Exercise directions => Go line by line through the entries below and count those containing the string "icon"; give only the count.

═════ Records supplied

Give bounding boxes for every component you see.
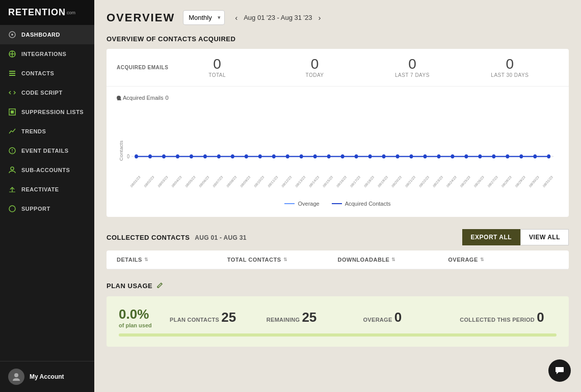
sort-overage: ⇅ (480, 257, 485, 262)
svg-point-49 (506, 154, 509, 158)
svg-point-48 (492, 154, 495, 158)
chart-container: Contacts 0 (117, 105, 559, 197)
svg-text:08/14/23: 08/14/23 (308, 175, 320, 188)
svg-point-31 (258, 154, 262, 158)
plan-usage-title-row: Plan Usage (107, 282, 569, 290)
svg-text:08/29/23: 08/29/23 (515, 175, 526, 188)
overage-stat: Overage 0 (363, 310, 460, 325)
plan-contacts-stat: Plan Contacts 25 (170, 310, 267, 325)
collected-label: Collected This Period (460, 317, 535, 323)
sidebar-item-trends[interactable]: Trends (0, 122, 94, 141)
svg-point-34 (300, 154, 303, 158)
stat-today: 0 Today (266, 57, 363, 78)
svg-point-47 (478, 154, 482, 158)
svg-point-36 (327, 154, 331, 158)
sidebar-item-contacts[interactable]: Contacts (0, 64, 94, 83)
svg-text:08/05/23: 08/05/23 (184, 175, 196, 188)
remaining-stat: Remaining 25 (267, 310, 363, 325)
sidebar-item-integrations[interactable]: Integrations (0, 44, 94, 64)
app-name-suffix: com (67, 10, 75, 15)
col-total-contacts[interactable]: Total Contacts ⇅ (227, 257, 338, 263)
svg-point-12 (12, 152, 13, 153)
sidebar-item-trends-label: Trends (21, 128, 46, 134)
svg-point-37 (341, 154, 345, 158)
chart-legend-row: Overage Acquired Contacts (117, 197, 559, 213)
svg-text:08/23/23: 08/23/23 (432, 175, 443, 188)
svg-point-41 (396, 154, 400, 158)
sidebar-item-integrations-label: Integrations (21, 51, 66, 57)
date-range-label: Aug 01 '23 - Aug 31 '23 (244, 14, 312, 21)
sidebar-item-suppression-lists-label: Suppression Lists (21, 109, 84, 115)
account-section[interactable]: My Account (0, 361, 94, 392)
collected-contacts-table: Details ⇅ Total Contacts ⇅ Downloadable … (107, 250, 569, 269)
svg-text:08/04/23: 08/04/23 (171, 175, 182, 188)
account-label: My Account (30, 373, 64, 380)
svg-point-16 (9, 206, 15, 212)
sidebar-item-sub-accounts[interactable]: Sub-Accounts (0, 160, 94, 180)
svg-point-39 (368, 154, 372, 158)
sidebar-item-suppression-lists[interactable]: Suppression Lists (0, 102, 94, 122)
table-header: Details ⇅ Total Contacts ⇅ Downloadable … (107, 250, 569, 269)
legend-overage: Overage (284, 201, 319, 207)
svg-point-27 (203, 154, 207, 158)
suppression-lists-icon (8, 108, 16, 116)
col-details[interactable]: Details ⇅ (117, 257, 227, 263)
sidebar-item-reactivate-label: Reactivate (21, 186, 59, 192)
date-navigation: ‹ Aug 01 '23 - Aug 31 '23 › (233, 13, 323, 22)
svg-point-40 (382, 154, 386, 158)
col-overage[interactable]: Overage ⇅ (448, 257, 559, 263)
chart-area: Acquired Emails 0 Contacts 0 (107, 87, 569, 217)
period-selector-wrapper[interactable]: Monthly Weekly Daily (183, 10, 225, 25)
svg-text:08/26/23: 08/26/23 (473, 175, 485, 188)
reactivate-icon (8, 185, 16, 193)
integrations-icon (8, 50, 16, 58)
svg-point-45 (451, 154, 455, 158)
svg-point-1 (11, 34, 13, 36)
header-row: Overview Monthly Weekly Daily ‹ Aug 01 '… (107, 10, 569, 25)
next-period-button[interactable]: › (316, 13, 323, 22)
plan-usage-stats: 0.0% of plan used Plan Contacts 25 Remai… (119, 306, 557, 328)
acquired-emails-label: Acquired Emails (117, 64, 168, 71)
svg-text:08/24/23: 08/24/23 (446, 175, 457, 188)
svg-point-13 (11, 167, 14, 170)
sidebar-item-dashboard-label: Dashboard (21, 32, 60, 38)
svg-point-30 (245, 154, 248, 158)
sub-accounts-icon (8, 166, 16, 174)
period-select[interactable]: Monthly Weekly Daily (183, 10, 225, 25)
contacts-icon (8, 69, 16, 77)
prev-period-button[interactable]: ‹ (233, 13, 240, 22)
sidebar-item-contacts-label: Contacts (21, 70, 54, 76)
svg-point-38 (355, 154, 358, 158)
svg-text:08/10/23: 08/10/23 (253, 175, 265, 188)
svg-text:08/03/23: 08/03/23 (157, 175, 169, 188)
svg-text:08/15/23: 08/15/23 (322, 175, 333, 188)
sidebar-item-dashboard[interactable]: Dashboard (0, 25, 94, 44)
sort-total-contacts: ⇅ (283, 257, 288, 262)
sidebar-item-support-label: Support (21, 206, 50, 212)
svg-point-25 (176, 154, 179, 158)
svg-text:08/31/23: 08/31/23 (542, 175, 553, 188)
code-script-icon (8, 89, 16, 97)
logo: RETENTION com (0, 0, 94, 25)
overview-section-title: Overview of Contacts Acquired (107, 35, 569, 43)
col-downloadable[interactable]: Downloadable ⇅ (338, 257, 448, 263)
svg-text:08/22/23: 08/22/23 (418, 175, 430, 188)
sidebar-item-support[interactable]: Support (0, 199, 94, 218)
view-all-button[interactable]: View All (520, 229, 569, 245)
avatar (8, 369, 24, 385)
svg-rect-6 (9, 73, 15, 74)
plan-contacts-value: 25 (221, 310, 236, 325)
svg-point-46 (465, 154, 468, 158)
svg-text:08/11/23: 08/11/23 (267, 175, 278, 188)
trends-icon (8, 127, 16, 135)
edit-plan-icon[interactable] (156, 282, 164, 290)
sidebar-item-reactivate[interactable]: Reactivate (0, 180, 94, 199)
support-icon (8, 205, 16, 213)
svg-text:08/12/23: 08/12/23 (281, 175, 292, 188)
overage-line (284, 203, 295, 204)
sidebar-item-event-details[interactable]: Event Details (0, 141, 94, 160)
export-all-button[interactable]: Export All (462, 229, 521, 245)
overage-label: Overage (363, 317, 392, 323)
chat-button[interactable] (548, 359, 571, 382)
sidebar-item-code-script[interactable]: Code Script (0, 83, 94, 102)
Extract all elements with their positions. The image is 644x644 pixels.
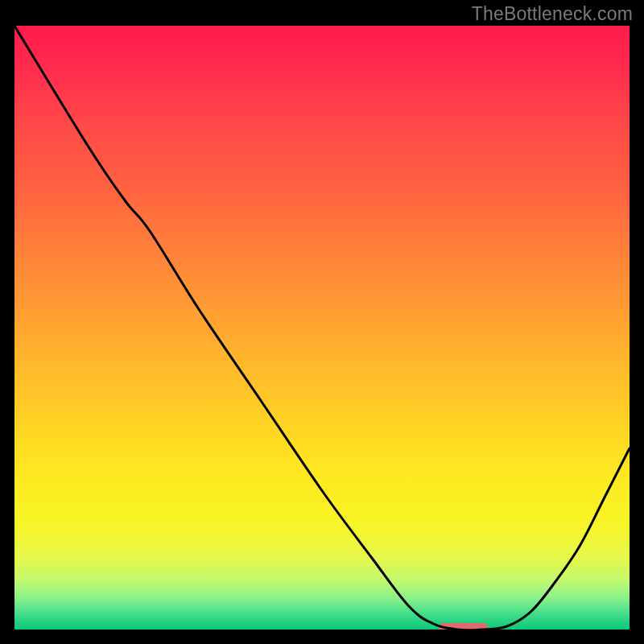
- watermark-text: TheBottleneck.com: [472, 3, 633, 25]
- chart-container: TheBottleneck.com: [0, 0, 644, 644]
- bottleneck-curve: [14, 26, 630, 630]
- chart-svg: [14, 26, 630, 630]
- plot-area: [14, 26, 630, 630]
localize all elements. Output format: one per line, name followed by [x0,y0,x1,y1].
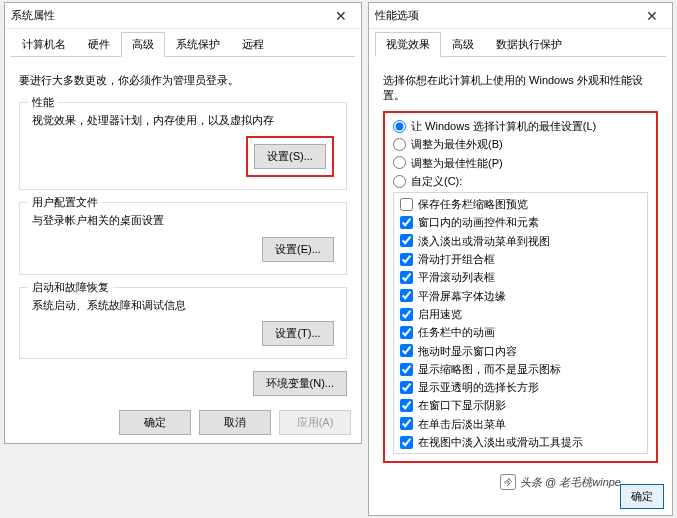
group-profile: 用户配置文件 与登录帐户相关的桌面设置 设置(E)... [19,202,347,274]
check-input[interactable] [400,363,413,376]
group-startup-title: 启动和故障恢复 [28,280,113,295]
check-label: 拖动时显示窗口内容 [418,344,517,358]
radio-input[interactable] [393,120,406,133]
admin-info: 要进行大多数更改，你必须作为管理员登录。 [19,73,347,88]
performance-options-dialog: 性能选项 ✕ 视觉效果 高级 数据执行保护 选择你想在此计算机上使用的 Wind… [368,2,673,516]
watermark-icon: 今 [500,474,516,490]
apply-button[interactable]: 应用(A) [279,410,351,435]
radio-option-2[interactable]: 调整为最佳性能(P) [393,156,648,170]
title-right: 性能选项 [375,8,419,23]
cancel-button[interactable]: 取消 [199,410,271,435]
check-option-7[interactable]: 任务栏中的动画 [400,325,641,339]
check-input[interactable] [400,326,413,339]
check-label: 显示亚透明的选择长方形 [418,380,539,394]
check-input[interactable] [400,344,413,357]
check-option-12[interactable]: 在单击后淡出菜单 [400,417,641,431]
check-option-14[interactable]: 在鼠标指针下显示阴影 [400,453,641,454]
close-icon[interactable]: ✕ [638,8,666,24]
group-perf-title: 性能 [28,95,58,110]
check-option-10[interactable]: 显示亚透明的选择长方形 [400,380,641,394]
perf-btn-highlight: 设置(S)... [246,136,334,177]
tab-remote[interactable]: 远程 [231,32,275,57]
tabs-right: 视觉效果 高级 数据执行保护 [375,31,666,57]
titlebar-left: 系统属性 ✕ [5,3,361,29]
content-left: 要进行大多数更改，你必须作为管理员登录。 性能 视觉效果，处理器计划，内存使用，… [5,57,361,404]
check-input[interactable] [400,234,413,247]
settings-perf-button[interactable]: 设置(S)... [254,144,326,169]
footer-left: 确定 取消 应用(A) [119,410,351,435]
check-option-1[interactable]: 窗口内的动画控件和元素 [400,215,641,229]
check-input[interactable] [400,417,413,430]
check-label: 平滑滚动列表框 [418,270,495,284]
check-input[interactable] [400,253,413,266]
footer-right: 确定 [620,484,664,509]
radio-input[interactable] [393,156,406,169]
group-profile-desc: 与登录帐户相关的桌面设置 [32,213,334,228]
checkbox-list[interactable]: 保存任务栏缩略图预览窗口内的动画控件和元素淡入淡出或滑动菜单到视图滑动打开组合框… [393,192,648,454]
tab-hardware[interactable]: 硬件 [77,32,121,57]
watermark: 今 头条 @ 老毛桃winpe [500,474,621,490]
check-option-8[interactable]: 拖动时显示窗口内容 [400,344,641,358]
check-input[interactable] [400,308,413,321]
check-option-3[interactable]: 滑动打开组合框 [400,252,641,266]
check-input[interactable] [400,436,413,449]
radio-label: 调整为最佳性能(P) [411,156,503,170]
content-right: 选择你想在此计算机上使用的 Windows 外观和性能设置。 让 Windows… [369,57,672,471]
check-input[interactable] [400,381,413,394]
radio-label: 让 Windows 选择计算机的最佳设置(L) [411,119,596,133]
radio-option-0[interactable]: 让 Windows 选择计算机的最佳设置(L) [393,119,648,133]
radio-option-1[interactable]: 调整为最佳外观(B) [393,137,648,151]
check-option-11[interactable]: 在窗口下显示阴影 [400,398,641,412]
group-perf-desc: 视觉效果，处理器计划，内存使用，以及虚拟内存 [32,113,334,128]
group-performance: 性能 视觉效果，处理器计划，内存使用，以及虚拟内存 设置(S)... [19,102,347,190]
radio-group: 让 Windows 选择计算机的最佳设置(L)调整为最佳外观(B)调整为最佳性能… [393,119,648,188]
check-option-2[interactable]: 淡入淡出或滑动菜单到视图 [400,234,641,248]
tab-advanced-r[interactable]: 高级 [441,32,485,57]
check-input[interactable] [400,271,413,284]
check-label: 在窗口下显示阴影 [418,398,506,412]
check-label: 在视图中淡入淡出或滑动工具提示 [418,435,583,449]
check-input[interactable] [400,289,413,302]
check-option-13[interactable]: 在视图中淡入淡出或滑动工具提示 [400,435,641,449]
check-option-9[interactable]: 显示缩略图，而不是显示图标 [400,362,641,376]
check-input[interactable] [400,399,413,412]
check-label: 显示缩略图，而不是显示图标 [418,362,561,376]
check-label: 淡入淡出或滑动菜单到视图 [418,234,550,248]
check-label: 滑动打开组合框 [418,252,495,266]
check-option-0[interactable]: 保存任务栏缩略图预览 [400,197,641,211]
check-label: 保存任务栏缩略图预览 [418,197,528,211]
group-startup-desc: 系统启动、系统故障和调试信息 [32,298,334,313]
check-label: 在单击后淡出菜单 [418,417,506,431]
check-label: 启用速览 [418,307,462,321]
check-label: 平滑屏幕字体边缘 [418,289,506,303]
options-highlight: 让 Windows 选择计算机的最佳设置(L)调整为最佳外观(B)调整为最佳性能… [383,111,658,463]
check-label: 在鼠标指针下显示阴影 [418,453,528,454]
tab-computername[interactable]: 计算机名 [11,32,77,57]
radio-label: 调整为最佳外观(B) [411,137,503,151]
tab-visualeffects[interactable]: 视觉效果 [375,32,441,57]
radio-input[interactable] [393,175,406,188]
check-input[interactable] [400,198,413,211]
watermark-text: 头条 @ 老毛桃winpe [520,475,621,490]
group-profile-title: 用户配置文件 [28,195,102,210]
ok-button-right[interactable]: 确定 [620,484,664,509]
check-label: 窗口内的动画控件和元素 [418,215,539,229]
check-input[interactable] [400,216,413,229]
radio-input[interactable] [393,138,406,151]
system-properties-dialog: 系统属性 ✕ 计算机名 硬件 高级 系统保护 远程 要进行大多数更改，你必须作为… [4,2,362,444]
settings-profile-button[interactable]: 设置(E)... [262,237,334,262]
check-option-4[interactable]: 平滑滚动列表框 [400,270,641,284]
radio-option-3[interactable]: 自定义(C): [393,174,648,188]
check-option-5[interactable]: 平滑屏幕字体边缘 [400,289,641,303]
settings-startup-button[interactable]: 设置(T)... [262,321,334,346]
check-label: 任务栏中的动画 [418,325,495,339]
title-left: 系统属性 [11,8,55,23]
titlebar-right: 性能选项 ✕ [369,3,672,29]
tab-systemprotect[interactable]: 系统保护 [165,32,231,57]
tab-advanced[interactable]: 高级 [121,32,165,57]
ok-button[interactable]: 确定 [119,410,191,435]
tab-dep[interactable]: 数据执行保护 [485,32,573,57]
close-icon[interactable]: ✕ [327,8,355,24]
env-vars-button[interactable]: 环境变量(N)... [253,371,347,396]
check-option-6[interactable]: 启用速览 [400,307,641,321]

══════════

Answer to this problem => 12